Первые недели в лагере я провел в лазарете, и эти недели оказались отнюдь не такими страшными, как я боялся. Моя добрая жена преданно последовала за мной в Нюрнберг, где часто навещала, приносила еду, книги и цветы и во всем старалась помочь мне справиться с обуявшей меня фобией колючей проволоки.
Итак, мы подходим к моему следующему и последнему узилищу, лагерю для интернированных в Эйхштетте. Теперь мы уже считались не заключенными, а интернированными и вследствие этого пользовались многими привилегиями, правда, от тюремной атмосферы мы не избавились, так как здание, в котором нас держали, на самом деле было Эйхштеттской тюрьмой. И хотя двери наших камер постоянно оставались открытыми и мы могли собираться где хотели, окошки камер, расположенные под самым потолком, не пропускали ни единого солнечного лучика и не давали даже мельком увидеть внешний мир. А это, как мне казалось, было еще хуже, чем приводившая меня в ужас колючая проволока.

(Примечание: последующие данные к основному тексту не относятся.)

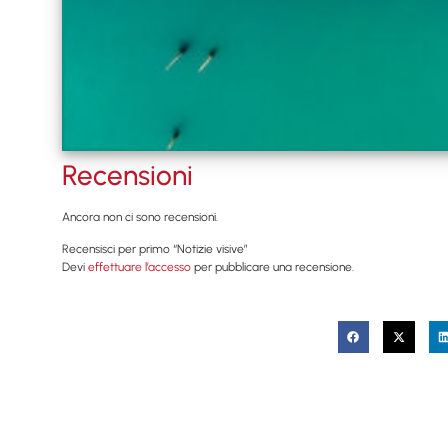
Recensioni
Ancora non ci sono recensioni.
Recensisci per primo “Notizie visive”
Devi
effettuare l’accesso
per pubblicare una recensione.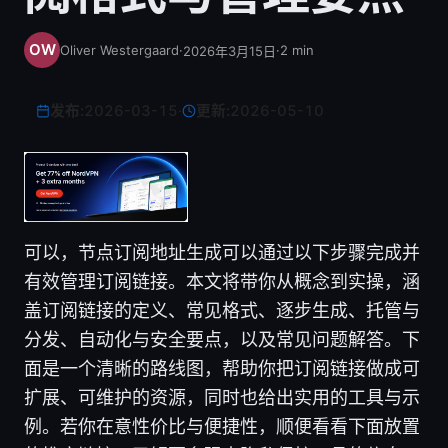
Oliver Westergaard
·
·
2
min
2026年3月15日
发布:
2026-03-15
·
更新:
2026-05-10
可以，节点订阅地址生成可以通过以下步骤完成并
有效管理订阅链接。本文将带你从概念到实操，涵
盖订阅链接的定义、常见格式、逐步生成、托管与
分发、自动化与安全要点，以及常见问题解答。下
面是一个清晰的路线图，帮助你把订阅链接做成可
扩展、可维护的资源，同时也给出实用的工具与示
例。若你在意性价比与便捷性，顺便看看下面放置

Во время пребывания в лагерях и тюрьмах я не переставал подавать апелляции. Первая инстанция подтвердила приговор; но по дальнейшей апелляции наказание смягчили до четырех лет в трудовом лагере, конфискации восьмидесяти процентов собственности и возвращения гражданских прав. К вердикту присовокупили особую поправку о том, что звания официального фотографа, профессора, члена городского совета, обладателя золотого партийного значка ни в коей мере не вменяются мне в вину при решении моего дела. Во время слушания по этой второй апелляции в мою защиту вызвали тридцать пять свидетелей и представили более сотни документов, в основном данные под присягой показания людей, подвергавшихся в Третьем рейхе преследованию по политическим или расовым основаниям, жизни которых я спас или которые были освобождены из концлагерей благодаря моему вмешательству.
Благодаря предусмотрительности моей дорогой жены, которая принесла мне крохотную наряженную елочку, Рождество 1949 года и Новый год я встретил почти с ощущением счастья, и 4 февраля 1950 года меня наконец-то выпустили, и я снова стал свободным человеком.
Долгое время после освобождения мне не нужно было ничего другого, кроме как сидеть на месте и всем существом наслаждаться тем единственным важнейшим фактом, что я снова на свободе. Страшный темп, в котором я прожил более двадцати лет, страхи и тревоги, лишения и бедствия, физические и моральные, арест, потрясение не только от конфискации всего, что я имел, но и от запрета на занятие любой деятельностью, которая даже в моем возрасте могла бы дать мне надежду начать с начала и зарабатывать себе на хлеб, – все это соединилось, чтобы нанести мне тяжелый урон. Но тут мне сослужила хорошую службу крепкая порода баварских крестьян, из которых я происходил. Долгое время я страдал от сильных головных болей и бессонницы, и мое сердце было уже не так здорово, как могло быть. Постепенно благодаря заботам моей жены ко мне стали возвращаться физические силы. Сейчас мне кажется, я настолько здоров и крепок, насколько можно ожидать от человека моих лет. Признаюсь, что в моральном смысле с меня достаточно; я не хочу новых переживаний, не нуждаюсь в новых побудительных мотивах и довольствуюсь тем, что сижу в мире и покое.